Share your dilemmas and get honest opinions from other Mumsnetters.

To think thank you cards for every baby gift a bit much?

291 replies

likeacrow · 21/02/2017 08:28

I might be. Or lazy. But we've had loads of little token gifts already and baby clothes, which is so lovely and generous but do we then do a thank you card for everybody? We've done them for our respective parents who've bought big items for us but do we include every colleague who has, for instance, given a cute jumper reduced in the sale or a pair of booties on offer?
I've never expected a thank you card when I've given little token presents like baby clothes to friends and I'm not just saying that to justify me not doing it! I've just always found a verbal thank you sufficient
Especially from sleep deprived new parents.
One of my best friends however thinks I should do personalised thank you cards for everyone who's given anything. She doesn't have kids. She's made it very clear she wants a card with a photo of the baby (when born) to say thank you for the outfit she bought us plus personalised message.

We've not even had (our first) baby yet btw!
Genuinely interested in opinions and approaches here as personally I think thank you cards for every last token gift is a bit much.

OP posts:
StealthPolarBear · 21/02/2017 08:56

I'm a big believer in thank you cards but I would never expect one ftom new parents. Especially if there has been a verbal thank you

pluck · 21/02/2017 08:57

Thank you letters are less expensive and less extra work than personalised baby-picture cards (or endless prints of baby, going back yor more when an unexpected present comes in). Best of all, no-one can be rude enough to sniff at getting "only" a hand-written letter! Wink

offblackeggshell · 21/02/2017 08:59

I am happy to receive a verbal thank you, or a text. That would be my preferred reaction tbh. What really, really pisses me off is when you send gift to someone you don't phone or exchange texts with, and they don't even acknowledge the (often expensive, always carefully considered) gift. DH is "really close" to his cousins, so we have always sent nice gifts. One branch of the family in particular never even pass a message back via granny/auntie that they have received it. Taking weeks or month to get round to it is always understandable though. And completely forgivable if the thank you comes with a photo of the DC (not necessarily wearing any clothing you may have given them!).

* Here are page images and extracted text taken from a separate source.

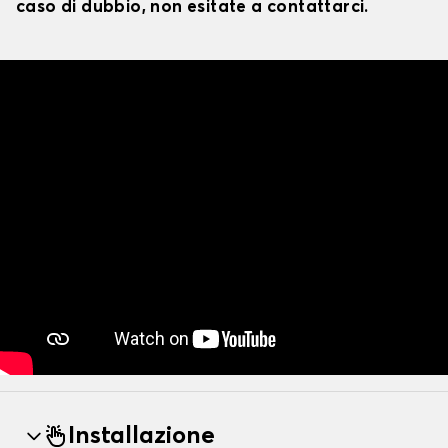
caso di dubbio, non esitate a contattarci.
Installazione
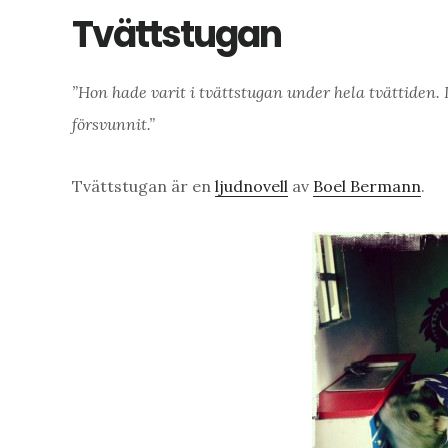
Tvättstugan
”Hon hade varit i tvättstugan under hela tvättiden
försvunnit.”
Tvättstugan är en
ljudnovell
av
Boel Bermann
.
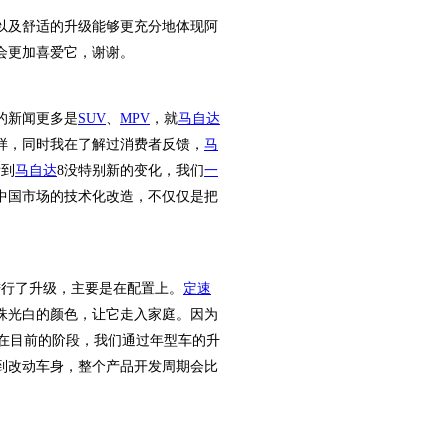
及舒适的升级能够更充分地体现阿
会更加喜爱它，谢谢。
的新闻更多是
SUV
、
MPV
，就
马自达
样，同时我在了解过消费者反馈，
马
看到
马自达
8没特别新的变化，我们
一
中国市场的技术化改造，不仅仅是把
进行了升级，主要是在配置上。
定速
珠光白的颜色，让它走入家庭。因为
在目前的阶段，我们通过年型车的升
到改动车身，整个产品开发周期会比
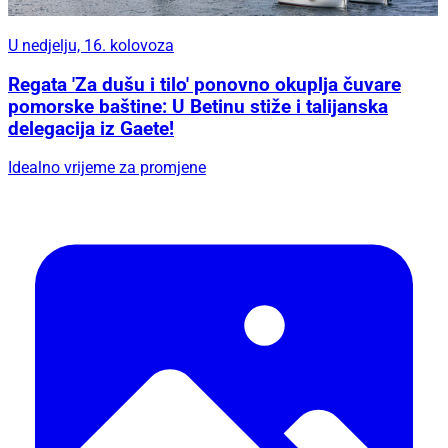
U nedjelju, 16. kolovoza
Regata 'Za dušu i tilo' ponovno okuplja čuvare
pomorske baštine: U Betinu stiže i talijanska
delegacija iz Gaete!
Idealno vrijeme za promjene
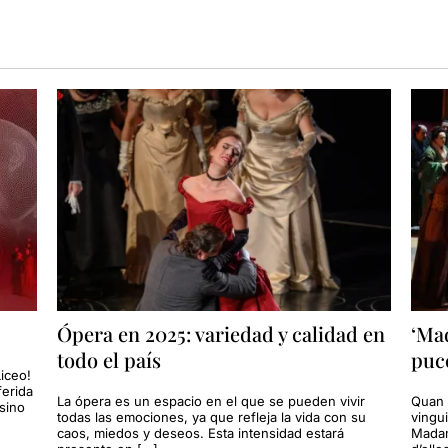
Ópera en 2025: variedad y calidad en
‘Ma
todo el país
pucc
iceo!
ferida
La ópera es un espacio en el que se pueden vivir
Quan 
sino
todas las emociones, ya que refleja la vida con su
vingu
caos, miedos y deseos. Esta intensidad estará
Madam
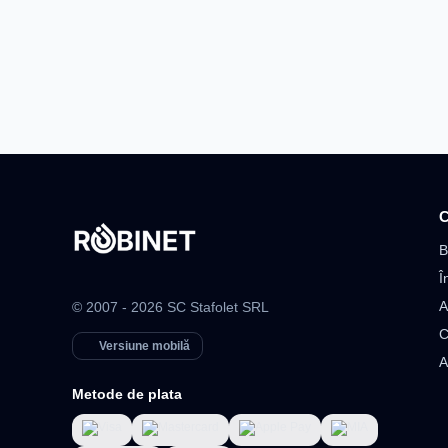
C
B
Î
A
© 2007 - 2026 SC Stafolet SRL
C
Versiune mobilă
A
Metode de plata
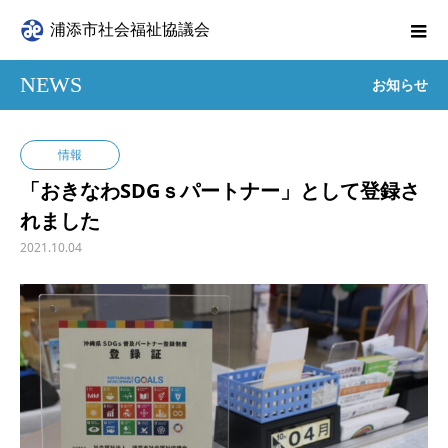
浦添市社会福祉協議会
NEWS
お知らせ
情報
「おきなわSDGｓパートナー」として登録さ
れました
2021.10.04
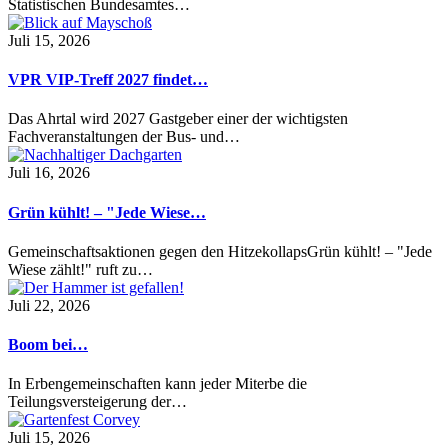
Statistischen Bundesamtes…
Juli 15, 2026
VPR VIP-Treff 2027 findet…
Das Ahrtal wird 2027 Gastgeber einer der wichtigsten
Fachveranstaltungen der Bus- und…
Juli 16, 2026
Grün kühlt! – "Jede Wiese…
Gemeinschaftsaktionen gegen den HitzekollapsGrün kühlt! – "Jede
Wiese zählt!" ruft zu…
Juli 22, 2026
Boom bei…
In Erbengemeinschaften kann jeder Miterbe die
Teilungsversteigerung der…
Juli 15, 2026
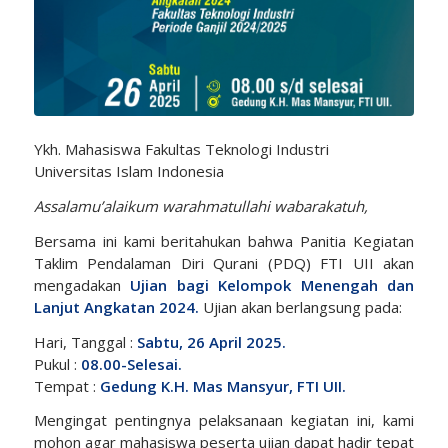
Ykh. Mahasiswa Fakultas Teknologi Industri
Universitas Islam Indonesia
Assalamu’alaikum warahmatullahi wabarakatuh,
Bersama ini kami beritahukan bahwa Panitia Kegiatan
Taklim Pendalaman Diri Qurani (PDQ) FTI UII akan
mengadakan
Ujian bagi Kelompok Menengah dan
Lanjut Angkatan 2024.
Ujian akan berlangsung pada:
Hari, Tanggal :
Sabtu, 26 April 2025.
Pukul :
08.00-Selesai.
Tempat :
Gedung K.H. Mas Mansyur, FTI UII.
Mengingat pentingnya pelaksanaan kegiatan ini, kami
mohon agar mahasiswa peserta ujian dapat hadir tepat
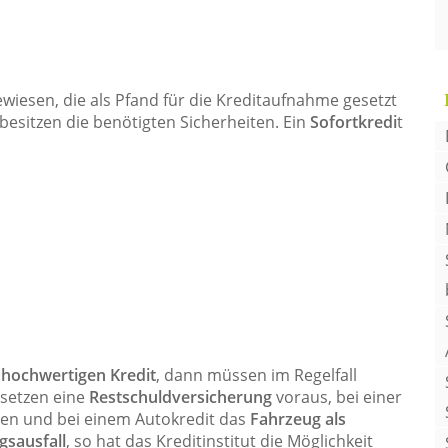
ewiesen, die als Pfand für die Kreditaufnahme gesetzt
esitzen die benötigten Sicherheiten. Ein
Sofortkredi
t
m
hochwertigen Kredit
, dann müssen im Regelfall
 setzen eine
Restschuldversicherung
voraus, bei einer
en und bei einem Autokredit das
Fahrzeug als
gsausfall
, so hat das Kreditinstitut die Möglichkeit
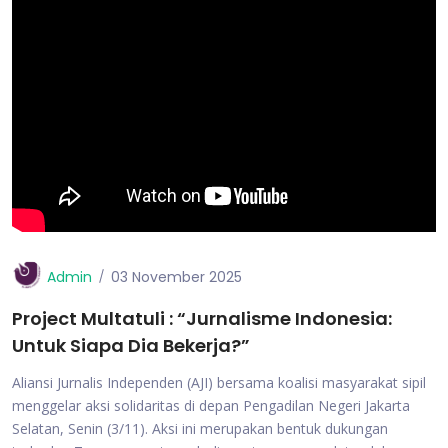
Admin
03 November 2025
Project Multatuli : “Jurnalisme Indonesia:
Untuk Siapa Dia Bekerja?”
Aliansi Jurnalis Independen (AJI) bersama koalisi masyarakat sipil
menggelar aksi solidaritas di depan Pengadilan Negeri Jakarta
Selatan, Senin (3/11). Aksi ini merupakan bentuk dukungan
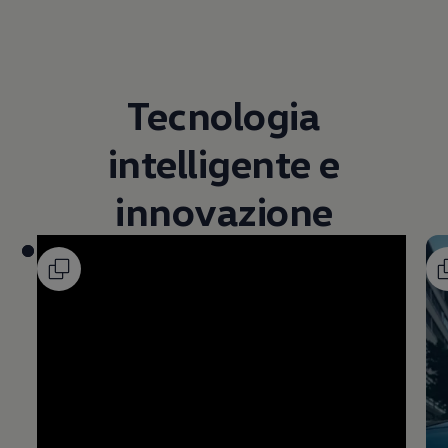
Tecnologia
intelligente e
innovazione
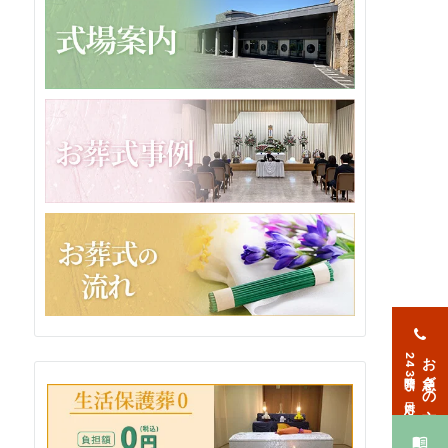
お急ぎの方
24時間365日対応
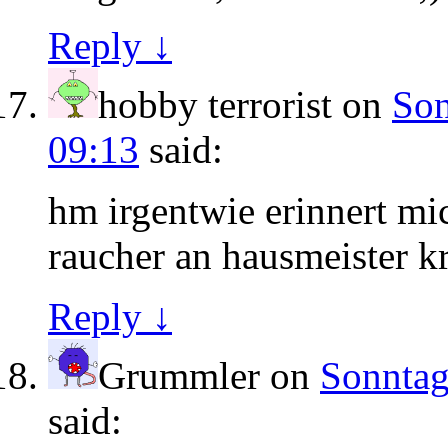
Reply ↓
hobby terrorist
on
Son
09:13
said:
hm irgentwie erinnert mic
raucher an hausmeister
Reply ↓
Grummler
on
Sonntag
said:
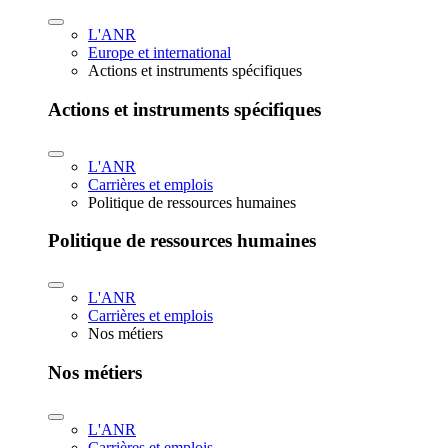
L'ANR
Europe et international
Actions et instruments spécifiques
Actions et instruments spécifiques
L'ANR
Carrières et emplois
Politique de ressources humaines
Politique de ressources humaines
L'ANR
Carrières et emplois
Nos métiers
Nos métiers
L'ANR
Carrières et emplois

As an aside, I remember being given loads of hideous frilly dresses when DD was born. We put her in them, photographed them, sent a thank you with the photo, and donated the frills to the (really brilliant and popular) children and baby charity shop.

elQuintoConyo · 21/02/2017 08:59

I photocopied a b/w pic of ds asleep (an unbelievably cute pic!) and glued it to a bit of card. Quick thanks, sign, DH posted them as I was stuck to the sofa.

We do something similar for birthdays/Christmas: cardstock, stamping kit, big X from DS. Takes 20 minutes.

Cathster · 21/02/2017 09:00

I agree ijustwannadance.

I would not be bothered if I did not get a thank you card for a baby gift, in fact I don't think I've ever received one. Verbal thanks if given in person or over text is fine in my book. Obviously a written card is a bonus but I would never expect one.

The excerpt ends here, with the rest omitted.